Reproduce every record below exactly as it appears.

[Dataset entries]
--- START ---

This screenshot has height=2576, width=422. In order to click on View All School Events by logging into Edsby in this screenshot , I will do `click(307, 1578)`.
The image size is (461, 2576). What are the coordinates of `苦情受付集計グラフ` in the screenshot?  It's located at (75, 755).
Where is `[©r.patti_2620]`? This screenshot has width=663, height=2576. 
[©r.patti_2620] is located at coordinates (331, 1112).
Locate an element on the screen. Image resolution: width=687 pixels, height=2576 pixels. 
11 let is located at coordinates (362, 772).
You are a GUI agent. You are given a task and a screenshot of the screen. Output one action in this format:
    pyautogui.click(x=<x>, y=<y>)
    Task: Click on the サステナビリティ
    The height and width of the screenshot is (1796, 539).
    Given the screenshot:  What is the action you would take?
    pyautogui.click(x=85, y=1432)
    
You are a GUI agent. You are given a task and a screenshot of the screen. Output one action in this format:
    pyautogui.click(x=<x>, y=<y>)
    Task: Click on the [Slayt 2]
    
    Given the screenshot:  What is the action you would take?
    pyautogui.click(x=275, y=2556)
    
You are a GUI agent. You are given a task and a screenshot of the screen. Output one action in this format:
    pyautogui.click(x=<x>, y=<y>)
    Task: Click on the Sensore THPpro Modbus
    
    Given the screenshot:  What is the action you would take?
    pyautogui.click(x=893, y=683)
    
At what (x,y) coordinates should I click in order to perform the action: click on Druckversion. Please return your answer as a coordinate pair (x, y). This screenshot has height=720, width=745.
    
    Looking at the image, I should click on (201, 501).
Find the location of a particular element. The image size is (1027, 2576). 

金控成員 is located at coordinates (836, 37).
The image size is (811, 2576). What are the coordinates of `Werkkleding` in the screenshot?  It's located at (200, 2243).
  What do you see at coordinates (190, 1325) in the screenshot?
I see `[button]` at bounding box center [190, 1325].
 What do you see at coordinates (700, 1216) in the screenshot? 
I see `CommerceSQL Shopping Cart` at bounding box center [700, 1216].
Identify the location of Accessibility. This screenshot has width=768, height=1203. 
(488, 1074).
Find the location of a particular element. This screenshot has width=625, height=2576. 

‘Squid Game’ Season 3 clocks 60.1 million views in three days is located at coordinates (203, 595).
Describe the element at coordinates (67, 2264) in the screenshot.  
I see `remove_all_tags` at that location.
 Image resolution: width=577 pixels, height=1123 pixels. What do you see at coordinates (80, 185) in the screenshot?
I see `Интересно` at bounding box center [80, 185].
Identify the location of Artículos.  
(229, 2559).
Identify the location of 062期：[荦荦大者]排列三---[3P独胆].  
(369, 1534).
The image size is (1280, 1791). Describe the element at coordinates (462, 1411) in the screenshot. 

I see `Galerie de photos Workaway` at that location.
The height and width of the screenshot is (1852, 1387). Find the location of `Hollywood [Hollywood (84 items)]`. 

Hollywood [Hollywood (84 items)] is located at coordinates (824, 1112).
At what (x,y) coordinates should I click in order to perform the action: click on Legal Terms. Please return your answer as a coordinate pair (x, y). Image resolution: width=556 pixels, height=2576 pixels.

--- END ---

-- Problem solution --
This screenshot has height=2576, width=422. In order to click on View All School Events by logging into Edsby in this screenshot , I will do `click(307, 1578)`.
The image size is (461, 2576). What are the coordinates of `苦情受付集計グラフ` in the screenshot?  It's located at (75, 755).
Where is `[©r.patti_2620]`? This screenshot has width=663, height=2576. 
[©r.patti_2620] is located at coordinates (331, 1112).
Locate an element on the screen. Image resolution: width=687 pixels, height=2576 pixels. 
11 let is located at coordinates (362, 772).
You are a GUI agent. You are given a task and a screenshot of the screen. Output one action in this format:
    pyautogui.click(x=<x>, y=<y>)
    Task: Click on the サステナビリティ
    The height and width of the screenshot is (1796, 539).
    Given the screenshot:  What is the action you would take?
    pyautogui.click(x=85, y=1432)
    
You are a GUI agent. You are given a task and a screenshot of the screen. Output one action in this format:
    pyautogui.click(x=<x>, y=<y>)
    Task: Click on the [Slayt 2]
    
    Given the screenshot:  What is the action you would take?
    pyautogui.click(x=275, y=2556)
    
You are a GUI agent. You are given a task and a screenshot of the screen. Output one action in this format:
    pyautogui.click(x=<x>, y=<y>)
    Task: Click on the Sensore THPpro Modbus
    
    Given the screenshot:  What is the action you would take?
    pyautogui.click(x=893, y=683)
    
At what (x,y) coordinates should I click in order to perform the action: click on Druckversion. Please return your answer as a coordinate pair (x, y). This screenshot has height=720, width=745.
    
    Looking at the image, I should click on (201, 501).
Find the location of a particular element. The image size is (1027, 2576). 

金控成員 is located at coordinates (836, 37).
The image size is (811, 2576). What are the coordinates of `Werkkleding` in the screenshot?  It's located at (200, 2243).
  What do you see at coordinates (190, 1325) in the screenshot?
I see `[button]` at bounding box center [190, 1325].
 What do you see at coordinates (700, 1216) in the screenshot? 
I see `CommerceSQL Shopping Cart` at bounding box center [700, 1216].
Identify the location of Accessibility. This screenshot has width=768, height=1203. 
(488, 1074).
Find the location of a particular element. This screenshot has width=625, height=2576. 

‘Squid Game’ Season 3 clocks 60.1 million views in three days is located at coordinates (203, 595).
Describe the element at coordinates (67, 2264) in the screenshot.  
I see `remove_all_tags` at that location.
 Image resolution: width=577 pixels, height=1123 pixels. What do you see at coordinates (80, 185) in the screenshot?
I see `Интересно` at bounding box center [80, 185].
Identify the location of Artículos.  
(229, 2559).
Identify the location of 062期：[荦荦大者]排列三---[3P独胆].  
(369, 1534).
The image size is (1280, 1791). Describe the element at coordinates (462, 1411) in the screenshot. 

I see `Galerie de photos Workaway` at that location.
The height and width of the screenshot is (1852, 1387). Find the location of `Hollywood [Hollywood (84 items)]`. 

Hollywood [Hollywood (84 items)] is located at coordinates (824, 1112).
At what (x,y) coordinates should I click in order to perform the action: click on Legal Terms. Please return your answer as a coordinate pair (x, y). Image resolution: width=556 pixels, height=2576 pixels.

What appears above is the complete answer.